Once I got very uneven distribution, when I tried to train SOM on candlesticks information (all 4 prices of candlesticks were taken into account). Apparently some candlestick patterns are much more common than others. The map showed an obvious cluster with a big vertex and all the other neurons with few cases.

--- Hmmm, did the math. The minimum requirement for the grid is about 1000 inputs, so that's about 4 years thrown away, leaving 7 years of OOS for statistics, I'll have to check.

How did you calculate that? IMHO there is overkill from the size of the input vector.

 
alexeymosc:

How did you calculate this? IMHO there is an overshoot from the size of the input vector.

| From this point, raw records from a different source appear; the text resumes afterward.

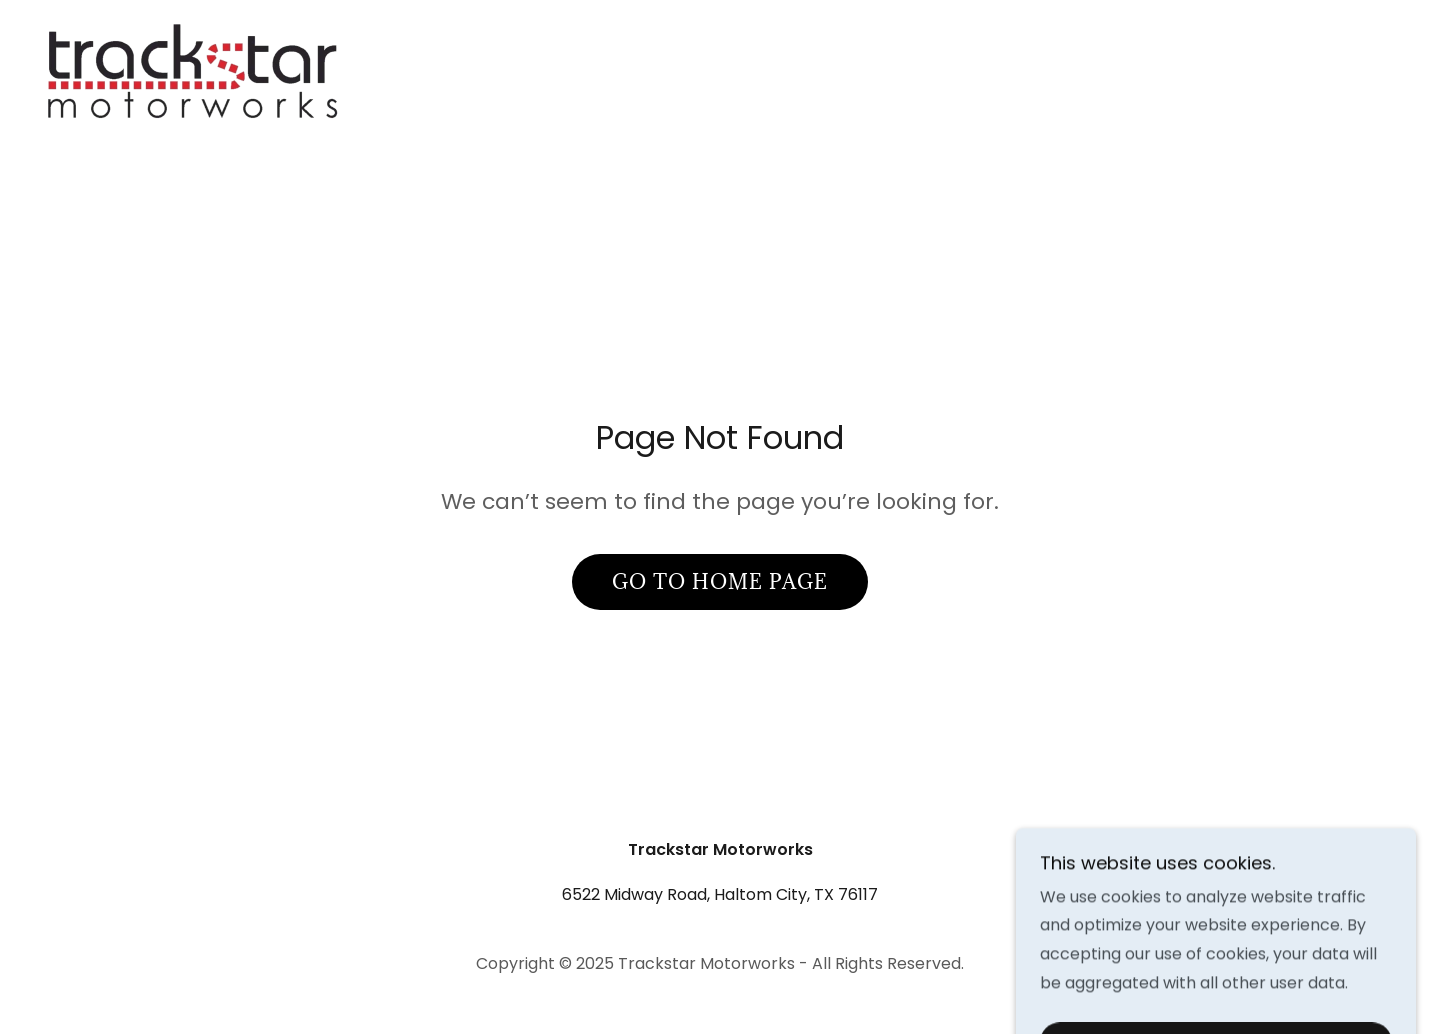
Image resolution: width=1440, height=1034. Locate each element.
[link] (198, 122)
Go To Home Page (720, 582)
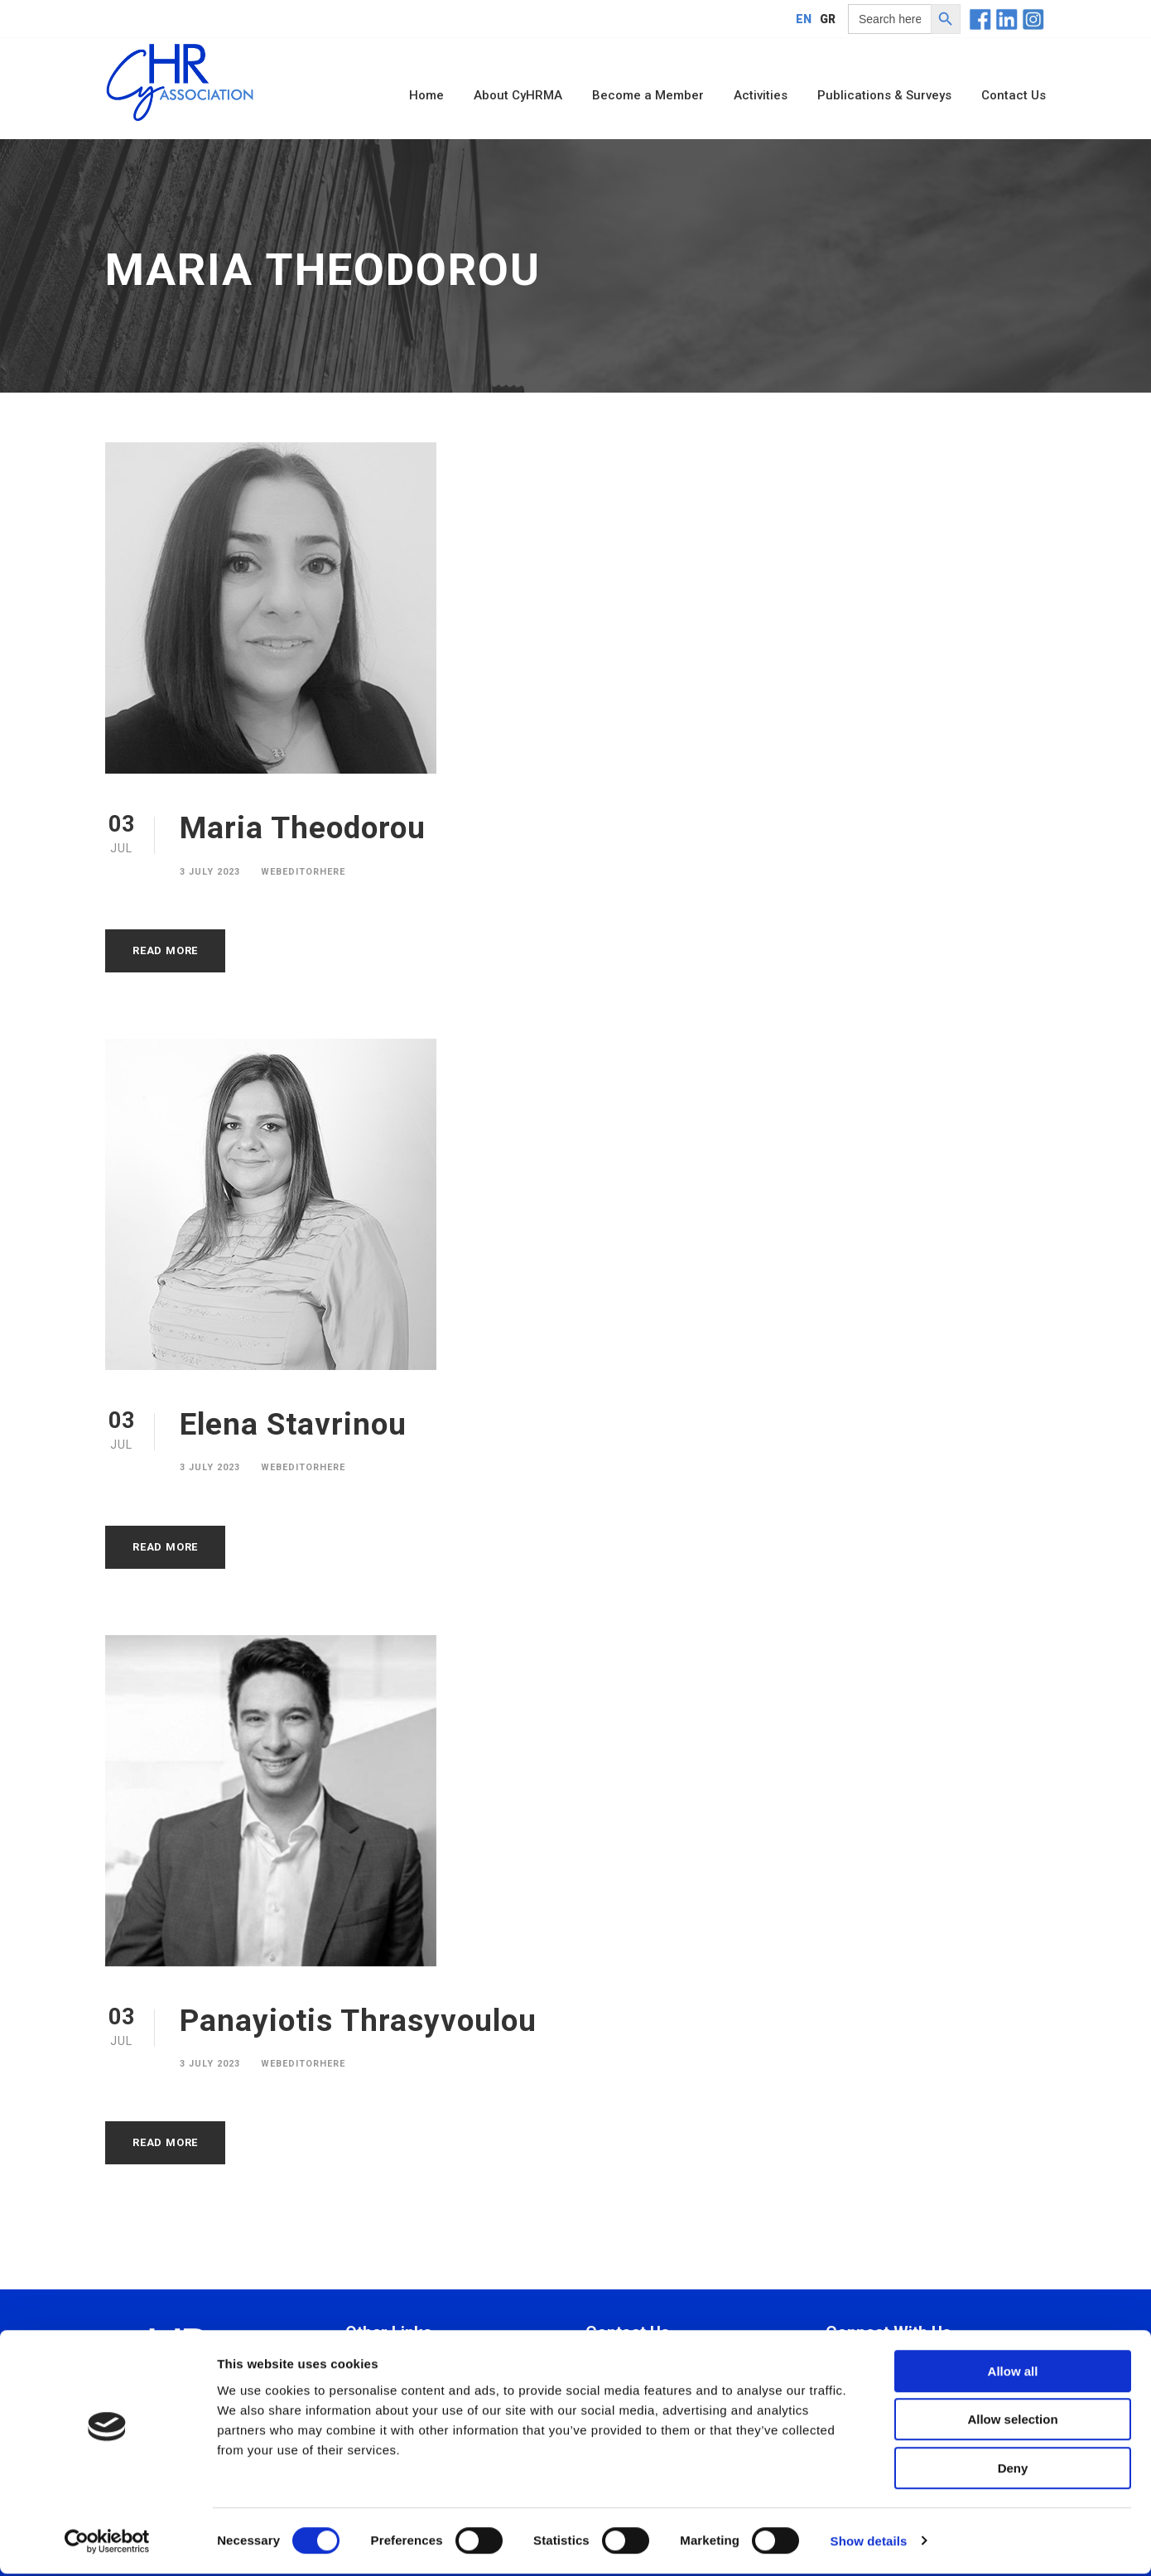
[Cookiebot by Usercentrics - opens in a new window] (107, 2543)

Sorry again. This is the minimum number of input patterns at which the dropout value is at least statistically significant.
 
Yes, I agree. it is necessary to balance the number of neurons and the number of examples for training, to catch the difference between groups of input vectors and to get statistically significant results. Also the size of the input vector is important to get unique examples, i.e. the input vector must be big enough.
 

Eurobucks diaries from 2004 to now:

Net profit4252.44Total Profit50715.58Total loss-46463.14
Profitability1.09Expected payoff5.49

Absolute drawdown2414.46Maximum drawdown8513.18 (15.00%)Relative drawdown15.00% (8513.18)

Total trades774Short positions (% win)181 (44.20%)Long positions (% win)593 (57.00%)

Profitable trades (% of all)418 (54.01%)Loss trades (% of all)356 (45.99%)
Largestprofitable trade1060.20losing transaction-576.40
Averageprofitable deal121.33losing deal-130.51
Maximum numbercontinuous wins (profit)17 (1227.10)Continuous losses (loss)11 (-2390.10)
MaximumContinuous Profit (number of wins)2411.60 (12)Continuous loss (number of losses)-2573.20 (10)
Averagecontinuous winnings4Continuous loss3



 
It's all right. What is the strategy? Is the deal closed by the number of bars (by time) or by something else?
 
TheXpert:

The Eurobucks diary report from 2004 to now:

Can I see the report (header) in full? The bottom part is cut down.